The Marine Industry Park would be located near the Mary River and would put Maryborough in the position to be able to launch locally built boats. The light green area of the graphic shows the space intended for the new Marine Industry Park.
The Marine Industry Park would be located near the Mary River and would put Maryborough in the position to be able to launch locally built boats. The light green area of the graphic shows the space intended for the new Marine Industry Park. Roderick Makim

Old project renewed to create jobs

THEY say Maryborough's future lies in its past and the council is putting that theory to the test.

It is approving a development permit for a Marine Industry Park which could create hundreds of jobs.

Fraser Coast Mayor Gerard O'Connell spoke fondly of the time Maryborough had a thriving shipwright industry, and the proposed industrial estate on the corner of Nickols and Beaver Rock Rds would once again put the Heritage City in a position to launch locally built boats.

The Maryborough Marine Industry Park is intended to provide facilities for the manufacture of boats and light ships, along with a broad range of other marine services.

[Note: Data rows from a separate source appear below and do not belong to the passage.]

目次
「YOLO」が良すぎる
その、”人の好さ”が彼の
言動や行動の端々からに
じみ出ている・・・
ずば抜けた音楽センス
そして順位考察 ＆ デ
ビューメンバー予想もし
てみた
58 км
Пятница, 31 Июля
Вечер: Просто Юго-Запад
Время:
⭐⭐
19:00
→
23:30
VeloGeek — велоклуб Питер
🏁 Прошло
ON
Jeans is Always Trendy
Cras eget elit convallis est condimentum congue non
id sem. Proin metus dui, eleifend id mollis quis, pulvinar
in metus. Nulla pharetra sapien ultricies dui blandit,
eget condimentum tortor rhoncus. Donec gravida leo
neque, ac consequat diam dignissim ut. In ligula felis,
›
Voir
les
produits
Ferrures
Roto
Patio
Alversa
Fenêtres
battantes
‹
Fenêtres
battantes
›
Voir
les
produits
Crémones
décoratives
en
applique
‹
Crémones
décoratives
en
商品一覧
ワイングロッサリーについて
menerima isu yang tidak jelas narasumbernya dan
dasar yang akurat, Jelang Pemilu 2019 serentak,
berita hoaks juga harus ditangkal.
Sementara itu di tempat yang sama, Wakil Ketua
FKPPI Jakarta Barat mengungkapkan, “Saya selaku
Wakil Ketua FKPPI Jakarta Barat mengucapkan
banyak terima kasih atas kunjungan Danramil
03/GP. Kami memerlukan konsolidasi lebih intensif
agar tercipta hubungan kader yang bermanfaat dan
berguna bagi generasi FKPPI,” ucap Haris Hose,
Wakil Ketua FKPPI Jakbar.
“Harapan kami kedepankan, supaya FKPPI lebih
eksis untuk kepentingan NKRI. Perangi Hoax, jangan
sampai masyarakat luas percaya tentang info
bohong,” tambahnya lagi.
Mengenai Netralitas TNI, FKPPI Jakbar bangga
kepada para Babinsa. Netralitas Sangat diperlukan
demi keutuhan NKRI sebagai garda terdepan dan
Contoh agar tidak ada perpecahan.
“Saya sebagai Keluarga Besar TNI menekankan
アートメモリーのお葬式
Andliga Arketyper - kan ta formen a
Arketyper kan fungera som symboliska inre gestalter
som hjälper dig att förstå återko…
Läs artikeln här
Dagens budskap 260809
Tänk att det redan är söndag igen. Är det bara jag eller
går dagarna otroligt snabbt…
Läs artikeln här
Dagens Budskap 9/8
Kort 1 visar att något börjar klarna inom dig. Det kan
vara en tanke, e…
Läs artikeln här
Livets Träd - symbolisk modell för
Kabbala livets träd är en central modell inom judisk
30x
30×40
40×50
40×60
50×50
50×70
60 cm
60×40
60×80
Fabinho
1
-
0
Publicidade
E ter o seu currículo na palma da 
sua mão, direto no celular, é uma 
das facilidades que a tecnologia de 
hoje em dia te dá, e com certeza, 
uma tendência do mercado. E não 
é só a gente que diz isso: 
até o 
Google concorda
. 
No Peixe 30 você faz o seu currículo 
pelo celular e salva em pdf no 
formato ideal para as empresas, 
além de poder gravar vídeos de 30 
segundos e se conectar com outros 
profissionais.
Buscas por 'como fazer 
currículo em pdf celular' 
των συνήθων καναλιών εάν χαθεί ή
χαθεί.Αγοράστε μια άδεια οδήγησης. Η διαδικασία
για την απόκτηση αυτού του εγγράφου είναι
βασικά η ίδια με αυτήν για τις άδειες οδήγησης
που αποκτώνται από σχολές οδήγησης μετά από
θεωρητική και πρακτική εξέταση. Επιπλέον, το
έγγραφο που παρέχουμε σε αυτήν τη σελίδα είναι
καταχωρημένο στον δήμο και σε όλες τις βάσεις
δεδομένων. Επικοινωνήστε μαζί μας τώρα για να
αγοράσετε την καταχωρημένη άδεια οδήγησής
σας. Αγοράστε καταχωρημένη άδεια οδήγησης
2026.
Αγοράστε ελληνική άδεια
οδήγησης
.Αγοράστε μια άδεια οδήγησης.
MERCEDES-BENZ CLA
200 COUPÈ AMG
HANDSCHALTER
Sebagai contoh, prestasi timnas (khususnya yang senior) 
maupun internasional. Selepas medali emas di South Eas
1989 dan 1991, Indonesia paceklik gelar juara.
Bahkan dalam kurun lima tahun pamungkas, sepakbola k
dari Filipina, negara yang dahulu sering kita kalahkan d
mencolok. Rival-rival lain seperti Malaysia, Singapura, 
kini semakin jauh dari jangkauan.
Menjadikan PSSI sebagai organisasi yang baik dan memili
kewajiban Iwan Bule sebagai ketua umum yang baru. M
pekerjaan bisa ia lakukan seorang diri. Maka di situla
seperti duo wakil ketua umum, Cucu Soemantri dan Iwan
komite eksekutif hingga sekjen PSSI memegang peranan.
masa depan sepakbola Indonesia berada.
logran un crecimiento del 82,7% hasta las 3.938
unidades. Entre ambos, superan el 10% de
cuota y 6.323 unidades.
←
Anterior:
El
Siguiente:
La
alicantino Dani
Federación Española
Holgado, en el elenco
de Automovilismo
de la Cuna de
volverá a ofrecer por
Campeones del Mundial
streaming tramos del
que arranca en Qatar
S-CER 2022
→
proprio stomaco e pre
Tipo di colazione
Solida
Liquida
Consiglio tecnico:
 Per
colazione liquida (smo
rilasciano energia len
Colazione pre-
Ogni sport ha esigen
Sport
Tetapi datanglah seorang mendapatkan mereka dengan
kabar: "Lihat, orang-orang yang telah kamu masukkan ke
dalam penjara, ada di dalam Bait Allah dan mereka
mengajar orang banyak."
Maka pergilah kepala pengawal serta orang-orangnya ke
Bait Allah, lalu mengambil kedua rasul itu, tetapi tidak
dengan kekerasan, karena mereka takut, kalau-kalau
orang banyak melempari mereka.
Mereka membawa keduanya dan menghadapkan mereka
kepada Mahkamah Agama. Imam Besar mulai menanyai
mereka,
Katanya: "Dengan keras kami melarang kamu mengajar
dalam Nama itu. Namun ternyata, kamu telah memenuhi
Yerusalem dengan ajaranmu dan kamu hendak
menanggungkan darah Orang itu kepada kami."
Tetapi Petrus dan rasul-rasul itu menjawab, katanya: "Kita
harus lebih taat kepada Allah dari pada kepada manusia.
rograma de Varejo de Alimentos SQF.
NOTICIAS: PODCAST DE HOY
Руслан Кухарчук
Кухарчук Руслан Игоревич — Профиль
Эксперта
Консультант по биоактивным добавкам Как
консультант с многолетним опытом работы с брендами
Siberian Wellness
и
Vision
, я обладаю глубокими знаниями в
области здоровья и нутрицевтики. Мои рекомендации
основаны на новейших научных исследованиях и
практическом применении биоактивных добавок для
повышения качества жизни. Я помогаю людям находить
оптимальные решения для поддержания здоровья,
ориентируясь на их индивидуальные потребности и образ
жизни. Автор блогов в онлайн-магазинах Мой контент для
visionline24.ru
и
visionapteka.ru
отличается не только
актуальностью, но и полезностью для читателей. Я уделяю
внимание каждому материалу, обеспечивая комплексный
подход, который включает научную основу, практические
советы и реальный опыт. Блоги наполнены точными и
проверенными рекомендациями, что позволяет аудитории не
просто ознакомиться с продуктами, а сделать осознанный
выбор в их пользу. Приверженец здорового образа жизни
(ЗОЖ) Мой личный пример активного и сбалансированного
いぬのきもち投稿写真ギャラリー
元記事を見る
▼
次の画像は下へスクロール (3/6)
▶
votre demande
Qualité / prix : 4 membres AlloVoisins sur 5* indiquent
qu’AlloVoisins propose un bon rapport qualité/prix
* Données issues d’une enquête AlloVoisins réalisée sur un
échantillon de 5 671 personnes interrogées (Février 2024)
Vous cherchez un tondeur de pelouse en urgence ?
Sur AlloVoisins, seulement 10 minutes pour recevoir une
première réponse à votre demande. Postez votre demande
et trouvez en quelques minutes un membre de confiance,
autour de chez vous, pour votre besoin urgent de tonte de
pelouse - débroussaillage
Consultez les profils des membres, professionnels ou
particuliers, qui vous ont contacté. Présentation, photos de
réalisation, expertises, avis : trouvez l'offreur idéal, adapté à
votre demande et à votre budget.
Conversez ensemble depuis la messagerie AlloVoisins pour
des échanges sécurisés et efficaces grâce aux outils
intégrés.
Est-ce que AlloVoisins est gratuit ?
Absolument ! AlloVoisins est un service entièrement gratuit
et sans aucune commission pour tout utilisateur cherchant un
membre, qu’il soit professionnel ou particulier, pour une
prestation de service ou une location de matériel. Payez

"We believe the precinct will provide more than 300 jobs over a 10-year period, provide training opportunities as well as developing the existing engineering skills available in the region," Cr O'Connell said.

There is still work to be done, not least, finding a developer to take over the site. Cr O'Connell said now the preliminary approval to allow the development of slipways and wet basins was in place, it was up to the council to promote it as a "unique opportunity" to attract a developer.

"It's not like there are these kinds of development approvals lying around on every street corner," he said.

The Marine Industry Park project goes back 12 years, to the Maryborough City Council under Mayor Alan Brown.

By 2007, the development was finally ready to go, with then-Chronicle editor Nancy Bates writing that the council would be on the hunt for a developer with deep enough pockets to pay for the $20 million project.

Another five years and the Global Financial Crisis later, and the new council has put the project back in the spotlight.

Waterways and coastal infrastructure portfolio councillor Phil Truscott said the project could also become the catalyst for renewed economic development for Maryborough.